§ Exercise description: Instruction for the data below: set down exactly the lines from the line with "Cranberry White" to the line with "why you don’t press the dough into the pan", inclusive, and no others.

(Saved entries)
=== Section Start ===

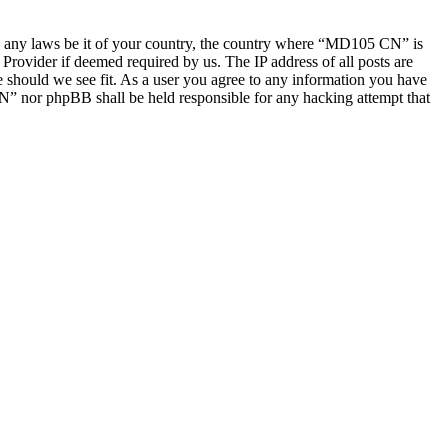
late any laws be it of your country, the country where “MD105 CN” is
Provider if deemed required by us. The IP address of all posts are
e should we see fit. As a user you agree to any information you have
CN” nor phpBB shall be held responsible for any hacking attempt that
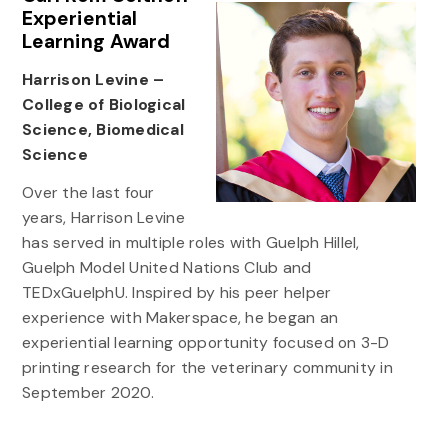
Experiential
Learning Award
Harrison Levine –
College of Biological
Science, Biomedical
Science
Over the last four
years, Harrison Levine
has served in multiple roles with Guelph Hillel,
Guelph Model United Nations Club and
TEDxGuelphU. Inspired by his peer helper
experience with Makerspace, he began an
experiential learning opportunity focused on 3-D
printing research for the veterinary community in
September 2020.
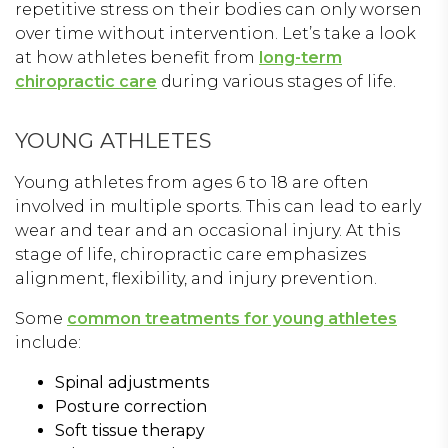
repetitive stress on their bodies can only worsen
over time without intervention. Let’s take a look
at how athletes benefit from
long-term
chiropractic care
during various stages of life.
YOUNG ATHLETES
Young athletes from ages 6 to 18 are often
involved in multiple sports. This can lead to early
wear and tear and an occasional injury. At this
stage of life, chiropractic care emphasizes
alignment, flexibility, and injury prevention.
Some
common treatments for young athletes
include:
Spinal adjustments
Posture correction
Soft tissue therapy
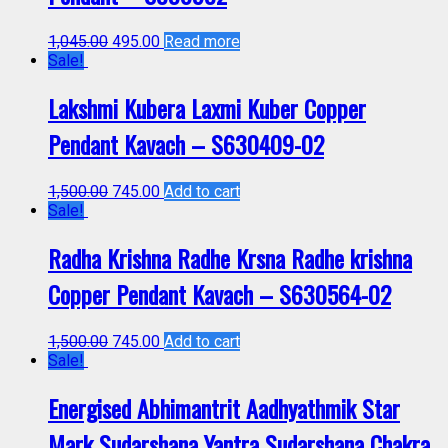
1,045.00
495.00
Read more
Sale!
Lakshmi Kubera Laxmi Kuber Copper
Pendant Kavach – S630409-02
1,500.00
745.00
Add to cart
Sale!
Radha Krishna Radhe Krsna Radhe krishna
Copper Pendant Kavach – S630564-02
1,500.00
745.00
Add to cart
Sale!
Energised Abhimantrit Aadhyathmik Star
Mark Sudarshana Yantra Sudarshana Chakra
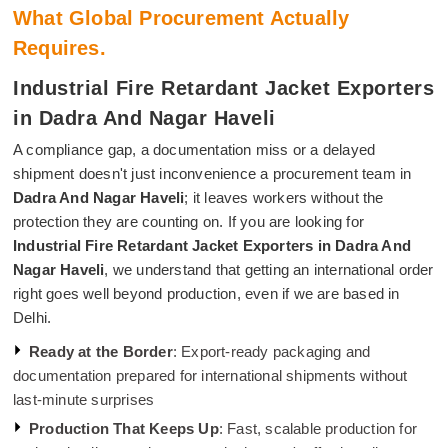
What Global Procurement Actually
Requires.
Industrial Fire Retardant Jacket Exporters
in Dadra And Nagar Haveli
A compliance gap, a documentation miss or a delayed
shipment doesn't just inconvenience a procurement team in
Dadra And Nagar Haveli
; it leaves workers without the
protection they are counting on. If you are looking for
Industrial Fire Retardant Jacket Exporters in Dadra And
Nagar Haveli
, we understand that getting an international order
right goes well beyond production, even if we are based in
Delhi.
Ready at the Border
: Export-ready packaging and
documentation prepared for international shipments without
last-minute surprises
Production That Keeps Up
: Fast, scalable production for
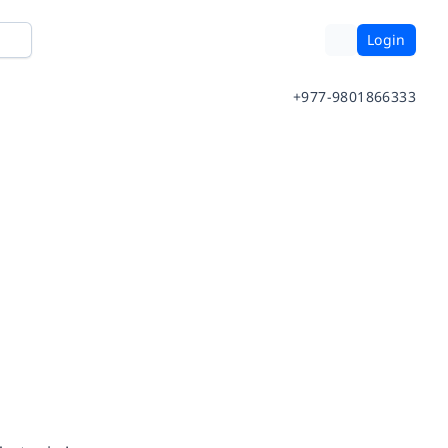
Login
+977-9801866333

=== Section End ===
=== Section Start ===

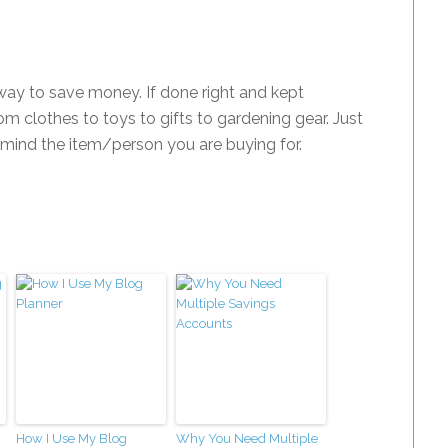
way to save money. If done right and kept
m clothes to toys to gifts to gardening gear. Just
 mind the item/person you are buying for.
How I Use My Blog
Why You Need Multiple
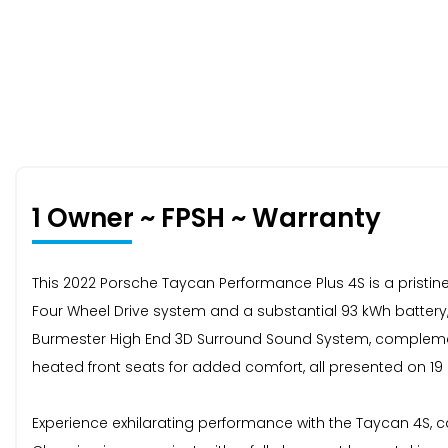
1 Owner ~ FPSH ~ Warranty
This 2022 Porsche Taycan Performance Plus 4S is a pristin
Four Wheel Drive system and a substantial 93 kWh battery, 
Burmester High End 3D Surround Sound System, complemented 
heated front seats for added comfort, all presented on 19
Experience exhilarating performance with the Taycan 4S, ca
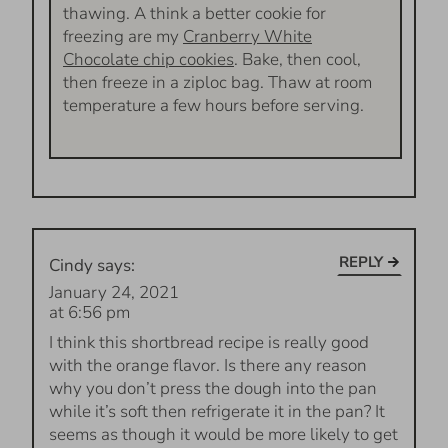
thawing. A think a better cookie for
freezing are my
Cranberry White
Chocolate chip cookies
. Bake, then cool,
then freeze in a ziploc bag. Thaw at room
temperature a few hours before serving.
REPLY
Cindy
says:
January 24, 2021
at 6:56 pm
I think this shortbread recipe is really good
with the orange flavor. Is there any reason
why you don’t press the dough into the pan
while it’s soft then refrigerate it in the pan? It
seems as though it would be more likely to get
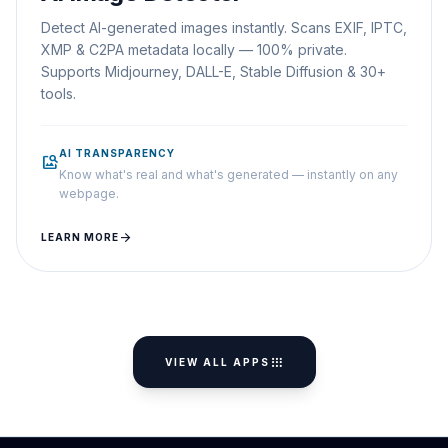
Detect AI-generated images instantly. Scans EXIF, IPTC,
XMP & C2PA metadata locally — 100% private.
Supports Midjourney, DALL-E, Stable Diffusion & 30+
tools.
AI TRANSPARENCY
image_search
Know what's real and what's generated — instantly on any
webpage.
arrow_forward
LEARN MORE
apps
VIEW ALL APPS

=== Section End ===

§ Answer to this exercise:
Cranberry White
Chocolate chip cookies
. Bake, then cool,
then freeze in a ziploc bag. Thaw at room
temperature a few hours before serving.
REPLY
Cindy
says:
January 24, 2021
at 6:56 pm
I think this shortbread recipe is really good
with the orange flavor. Is there any reason
why you don’t press the dough into the pan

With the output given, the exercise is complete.